Letzte Nacht machte ich einen Fehler. Ich dachte, ich könnte mir noch, ganz unverbindlich, die ersten paar Minuten des Films „A Girl Like Me“ ansehen. Ein dokumentarischer Spielfilm über das Leben und vor allem den tragischen Tod von Gwen Araujo [1]. Im Prinzip kannte ich die Geschichte, dachte ich. Eine junge Transfrau, die 2002 im Californischen Newark einem transphoben [2] Gewaltverbrechen zum Opfer fiel. Der Film stellt die Geschehnisse bis zu ihrem schrecklichen Tod in Rückblenden aus dem Kontext der Gerichtsverhandlung gegen ihre vier männlichen Angreifer dar.

Mit dem Wissen, was passieren würde, war etwa die erste Hälfte des Films noch auszuhalten. Mehrere Rückblenden schilderten ihre Kindheit, die auf diese oder andere Art und Weise sicherlich alle Trans-Menschen sehr ähnlich erlebt haben. Die immer weiter reifende Gewissheit, einfach anders zu sein und das unstillbare Verlangen, dieser Andersartigkeit Ausdruck zu verleihen, führt sehr bald zu einem sich selbst verstärkenden innere und äußeren Konflikt. Die Außenwelt versteht sie nicht, lehnt sie ab, erkennt und akzeptiert sie nicht als das, was sie im Inneren ist und fühlt – ein junges Mädchen, mit allen Wünschen und Träumen, die junge Mädchen nunmal haben. Nur für sie waren sie nicht erreichbar und nicht lebbar. Jeder Versuch führt zu äußerer Ablehnung und wieder neuen Konflikten, bis sie sich selbst in Frage stellt, ja stellen muss. Bin ich falsch oder ist mein Umfeld falsch?
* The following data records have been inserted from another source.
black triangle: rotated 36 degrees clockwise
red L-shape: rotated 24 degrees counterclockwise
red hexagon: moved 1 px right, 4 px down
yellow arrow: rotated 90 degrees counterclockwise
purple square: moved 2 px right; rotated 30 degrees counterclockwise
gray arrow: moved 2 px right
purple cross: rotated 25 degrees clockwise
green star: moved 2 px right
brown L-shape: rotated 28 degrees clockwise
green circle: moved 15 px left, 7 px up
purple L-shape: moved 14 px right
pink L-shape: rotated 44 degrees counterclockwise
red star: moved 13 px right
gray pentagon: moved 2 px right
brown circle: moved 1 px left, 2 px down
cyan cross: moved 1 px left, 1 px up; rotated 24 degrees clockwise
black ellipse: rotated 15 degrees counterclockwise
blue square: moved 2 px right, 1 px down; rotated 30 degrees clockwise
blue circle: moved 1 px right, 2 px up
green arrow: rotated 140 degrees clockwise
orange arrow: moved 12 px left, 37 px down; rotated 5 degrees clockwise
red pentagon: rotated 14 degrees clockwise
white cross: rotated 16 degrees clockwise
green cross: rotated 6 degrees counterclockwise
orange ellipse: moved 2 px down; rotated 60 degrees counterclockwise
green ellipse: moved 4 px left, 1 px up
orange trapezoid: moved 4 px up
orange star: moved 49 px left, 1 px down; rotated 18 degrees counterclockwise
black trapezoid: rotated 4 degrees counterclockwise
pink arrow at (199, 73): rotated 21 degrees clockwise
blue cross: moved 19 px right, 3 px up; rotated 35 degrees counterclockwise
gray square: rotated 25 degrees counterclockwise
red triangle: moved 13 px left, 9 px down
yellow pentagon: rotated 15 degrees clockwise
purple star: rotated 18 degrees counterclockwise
Selbst Betroffene sehen solche Schilderungen mit gemischten Gefühlen. Sie haben sehr oft ähnliches durchmachen müssen und identifizieren sich dadurch sehr stark mit einer solchen Person. So auch ich. Es kam mir alles auf die ein oder andere Art bekannt vor – abgesehen von dem Detail, dass ich nie eine Beziehung mit Jungs eingehen wollte. Doch alles andere? Oh ja! Die Selbstzweifel, gerade in der frühen Jugend, das Gefühl, falsch und einfach nur kaputt zu sein, das Hirn zermarternd, warum man diese Gefühle hat, warum ich? Und warum schien bei allen anderen alles so normal zu sein, nur bei mir nicht? Das Selbstwertgefühl geht gegen Null, das Selbstwusstsein gleich mit und man wird zum Spielball der „Normalen“. Kaum ein Tag vergeht, an dem man nicht gehänselt, ausgegrenzt, drangsaliert und ausgestoßen wird, wegen etwas, für das man nichts kann und das man selbst nicht beeinflussen oder steuern kann. Für alle anderen ist man das perfekte Opfer.

Im Film spitzen sich langsam die Ereignisse zu. Die Konflikte werden drastischer, das Kind wird zum jungen Menschen, zu einer jungen Frau, die nicht anders kann, als ihrer Persönlichkeit Ausdruck zu verleihen – und dadurch endlich ein wenig Akzeptanz erfährt, doch damit auch angreifbarer wird. Ihr Körper ist nach wie vor männlich, doch sie lebt nun ihr Leben, wie es Ihrer Identität entspricht. Doch die Konflikte nehmen nicht ab, sie werden härter und gehen tiefer. Jetzt geht es nicht mehr nur um Äußerlichkeiten, sondern um Liebesaffären mit jungen Männern und den daraus resultierenden Problemen. Niemand weiß von ihrer Andersartigkeit – noch nicht. Ich kann es mitfühlen, wie Gwen in diesen Strudel gesogen wird. Gefangen im Konflikt zwischen Notlüge und Identität, zerrissen zwischen Identität und Realität.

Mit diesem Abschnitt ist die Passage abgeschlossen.